Note that in code operating on multiple data objects, the best strategy may be to read some via the L1 cache and others via the texture cache, as this effectively gives the benefit of the combined cache sizes. Once I even managed to simultaneously use the constant cache, the texture cache, and the L1 cache in the same piece of code, for the maximum amount of caching.
If a write occurs to the global memory mapped by the texture, the texture cache may or may not contain the updated data on a subsequent read access to the location written. Writes to global memory in a previous kernel are however reflected by a texture access in a subsequent kernel because the driver flushes the texture cache prior to launching a kernel. See section 3.2.10.4 of the Programming Guide.
I’ve been wondering about that… I’ve been wondering if it’s possible to read and write from and to texture memory.
I have seen some slides and presentations and tables which show tables claiming “texture” is read only.
Some sections of the guide mention reading and writing is possible but it produces undefined results (in combination with the cache ?)
However section “3.3.13 Graphics Interoperability” does mention the possibility of mapping and unmapping resources.
These are Driver API calls though (host side) and they could have high overhead.
The guide isn’t completely clear to me, also I am not much of a graphics programmer when it comes to OpenGL/DirectX, my interest in that is low. I am more interested in general computation.
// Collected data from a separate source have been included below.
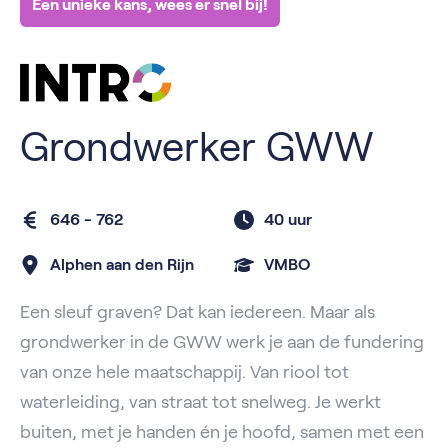
Een unieke kans, wees er snel bij!
Grondwerker GWW
646 - 762
40 uur
Alphen aan den Rijn
VMBO
Een sleuf graven? Dat kan iedereen. Maar als
grondwerker in de GWW werk je aan de fundering
van onze hele maatschappij. Van riool tot
waterleiding, van straat tot snelweg. Je werkt
buiten, met je handen én je hoofd, samen met een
But if textures can somehow be used to read and write reliably I might be interested in it, especially if the texture caching effect can lead to higher performance.
But so far reading and writing seems unreliable (at least in combination with the cache) ???
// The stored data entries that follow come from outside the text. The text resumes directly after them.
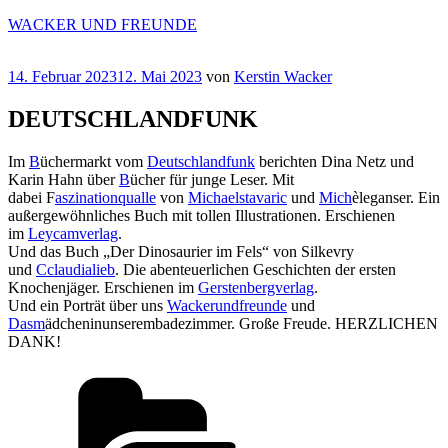
Zum
WACKER UND FREUNDE
Inhalt
springen
Veröffentlicht
14. Februar 2023
12. Mai 2023
von
Kerstin Wacker
am
DEUTSCHLANDFUNK
Im
B
üchermarkt vom
Deutschlandfunk
berichten Dina Netz und
Karin Hahn über
B
ücher für junge Leser. Mit
dabei F
aszinationqualle
von
Michaelstavaric
und
Mich
èleganser. Ein
außergewöhnliches Buch mit tollen Illustrationen. Erschienen
im
Leycamverlag
.
Und das Buch „Der Dinosaurier im Fels“ von Silkevry
und
Cclaudialieb
. Die abenteuerlichen Geschichten der ersten
Knochenjäger. Erschienen im
Gerstenbergverlag
.
Und ein Porträt über uns
Wackerundfreunde
und
Dasm
ädcheninunserembadezimmer. Große Freude. HERZLICHEN
DANK!
Kategorien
Also I started using cuda to get away from textures and such because it’s more weird/more complex/more akward to use for general computation External Image :)
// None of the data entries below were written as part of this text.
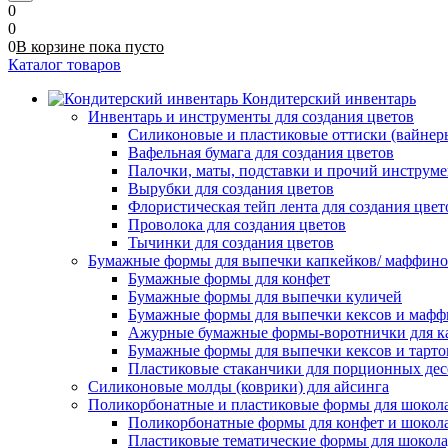
0
0
0
В корзине
пока
пусто
Каталог товаров
Кондитерский инвентарь
Инвентарь и инструменты для создания цветов
Силиконовые и пластиковые оттиски (вайнеры)
Вафельная бумага для создания цветов
Палочки, маты, подставки и прочий инструме
Вырубки для создания цветов
Флористическая тейп лента для создания цвет
Проволока для создания цветов
Тычинки для создания цветов
Бумажные формы для выпечки капкейков/ маффинов/
Бумажные формы для конфет
Бумажные формы для выпечки куличей
Бумажные формы для выпечки кексов и мафф
Ажурные бумажные формы-воротнички для к
Бумажные формы для выпечки кексов и тарто
Пластиковые стаканчики для порционных десе
Силиконовые молды (коврики) для айсинга
Поликорбонатные и пластиковые формы для шокол
Поликорбонатные формы для конфет и шокол
Пластиковые тематические формы для шокола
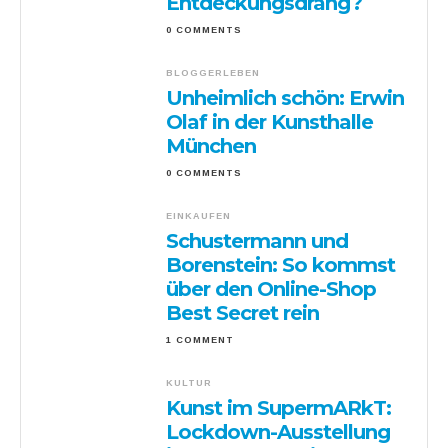
Entdeckungsdrang?
0 COMMENTS
BLOGGERLEBEN
Unheimlich schön: Erwin
Olaf in der Kunsthalle
München
0 COMMENTS
EINKAUFEN
Schustermann und
Borenstein: So kommst
über den Online-Shop
Best Secret rein
1 COMMENT
KULTUR
Kunst im SupermARkT:
Lockdown-Ausstellung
Otherwise I could just go back to dx9/opengl External Image :) and my now obsolete 7900 gtx 512 MB with 70 GB/sec (?!) =D (<- but I know it’s probably obsolete, to little write storage space for render to multi texture. just 64 bytes per pixel if I remember correctly External Image).
Also biggest problem with opengl/directx before cuda existed is probably iteration count… It’s like calling a kernel millions of times… that overhead is just to large… that problem is now much less, since cuda can read and write to global memory…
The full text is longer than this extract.